-- DATASET EXTRACT follows --
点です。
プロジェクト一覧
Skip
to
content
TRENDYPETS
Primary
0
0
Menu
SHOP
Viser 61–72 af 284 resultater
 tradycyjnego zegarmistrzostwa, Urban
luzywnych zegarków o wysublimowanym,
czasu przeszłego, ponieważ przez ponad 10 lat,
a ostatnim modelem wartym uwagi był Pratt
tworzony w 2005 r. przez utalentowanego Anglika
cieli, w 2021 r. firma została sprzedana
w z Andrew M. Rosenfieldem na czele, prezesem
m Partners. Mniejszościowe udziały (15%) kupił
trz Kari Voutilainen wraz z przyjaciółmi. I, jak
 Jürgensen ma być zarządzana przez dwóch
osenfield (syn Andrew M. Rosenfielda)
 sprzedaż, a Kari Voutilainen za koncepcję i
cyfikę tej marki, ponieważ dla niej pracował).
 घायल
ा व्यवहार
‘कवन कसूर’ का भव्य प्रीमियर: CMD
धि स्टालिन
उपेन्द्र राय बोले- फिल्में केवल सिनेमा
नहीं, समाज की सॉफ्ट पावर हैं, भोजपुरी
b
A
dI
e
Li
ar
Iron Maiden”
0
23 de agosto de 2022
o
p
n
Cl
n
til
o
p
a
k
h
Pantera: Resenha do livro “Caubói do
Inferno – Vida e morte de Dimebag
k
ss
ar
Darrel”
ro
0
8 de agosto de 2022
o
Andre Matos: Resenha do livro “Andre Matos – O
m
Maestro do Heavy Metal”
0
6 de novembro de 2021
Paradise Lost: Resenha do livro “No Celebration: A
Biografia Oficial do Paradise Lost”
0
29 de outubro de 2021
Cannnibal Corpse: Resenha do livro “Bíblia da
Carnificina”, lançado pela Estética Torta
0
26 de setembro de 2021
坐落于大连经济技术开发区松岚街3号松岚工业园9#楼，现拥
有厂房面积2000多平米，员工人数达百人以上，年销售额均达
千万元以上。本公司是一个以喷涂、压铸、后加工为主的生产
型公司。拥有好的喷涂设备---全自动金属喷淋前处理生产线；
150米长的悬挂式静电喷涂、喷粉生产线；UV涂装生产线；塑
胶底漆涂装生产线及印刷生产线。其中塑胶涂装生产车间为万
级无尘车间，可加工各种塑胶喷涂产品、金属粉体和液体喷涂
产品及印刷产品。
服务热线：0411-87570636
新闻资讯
-- DATASET EXTRACT concluded --
## WHAT TO DO
Every record must be repeated precisely and in full.

## OUTPUT BELOW
点です。
プロジェクト一覧
Skip
to
content
TRENDYPETS
Primary
0
0
Menu
SHOP
Viser 61–72 af 284 resultater
 tradycyjnego zegarmistrzostwa, Urban
luzywnych zegarków o wysublimowanym,
czasu przeszłego, ponieważ przez ponad 10 lat,
a ostatnim modelem wartym uwagi był Pratt
tworzony w 2005 r. przez utalentowanego Anglika
cieli, w 2021 r. firma została sprzedana
w z Andrew M. Rosenfieldem na czele, prezesem
m Partners. Mniejszościowe udziały (15%) kupił
trz Kari Voutilainen wraz z przyjaciółmi. I, jak
 Jürgensen ma być zarządzana przez dwóch
osenfield (syn Andrew M. Rosenfielda)
 sprzedaż, a Kari Voutilainen za koncepcję i
cyfikę tej marki, ponieważ dla niej pracował).
 घायल
ा व्यवहार
‘कवन कसूर’ का भव्य प्रीमियर: CMD
धि स्टालिन
उपेन्द्र राय बोले- फिल्में केवल सिनेमा
नहीं, समाज की सॉफ्ट पावर हैं, भोजपुरी
b
A
dI
e
Li
ar
Iron Maiden”
0
23 de agosto de 2022
o
p
n
Cl
n
til
o
p
a
k
h
Pantera: Resenha do livro “Caubói do
Inferno – Vida e morte de Dimebag
k
ss
ar
Darrel”
ro
0
8 de agosto de 2022
o
Andre Matos: Resenha do livro “Andre Matos – O
m
Maestro do Heavy Metal”
0
6 de novembro de 2021
Paradise Lost: Resenha do livro “No Celebration: A
Biografia Oficial do Paradise Lost”
0
29 de outubro de 2021
Cannnibal Corpse: Resenha do livro “Bíblia da
Carnificina”, lançado pela Estética Torta
0
26 de setembro de 2021
坐落于大连经济技术开发区松岚街3号松岚工业园9#楼，现拥
有厂房面积2000多平米，员工人数达百人以上，年销售额均达
千万元以上。本公司是一个以喷涂、压铸、后加工为主的生产
型公司。拥有好的喷涂设备---全自动金属喷淋前处理生产线；
150米长的悬挂式静电喷涂、喷粉生产线；UV涂装生产线；塑
胶底漆涂装生产线及印刷生产线。其中塑胶涂装生产车间为万
级无尘车间，可加工各种塑胶喷涂产品、金属粉体和液体喷涂
产品及印刷产品。
服务热线：0411-87570636
新闻资讯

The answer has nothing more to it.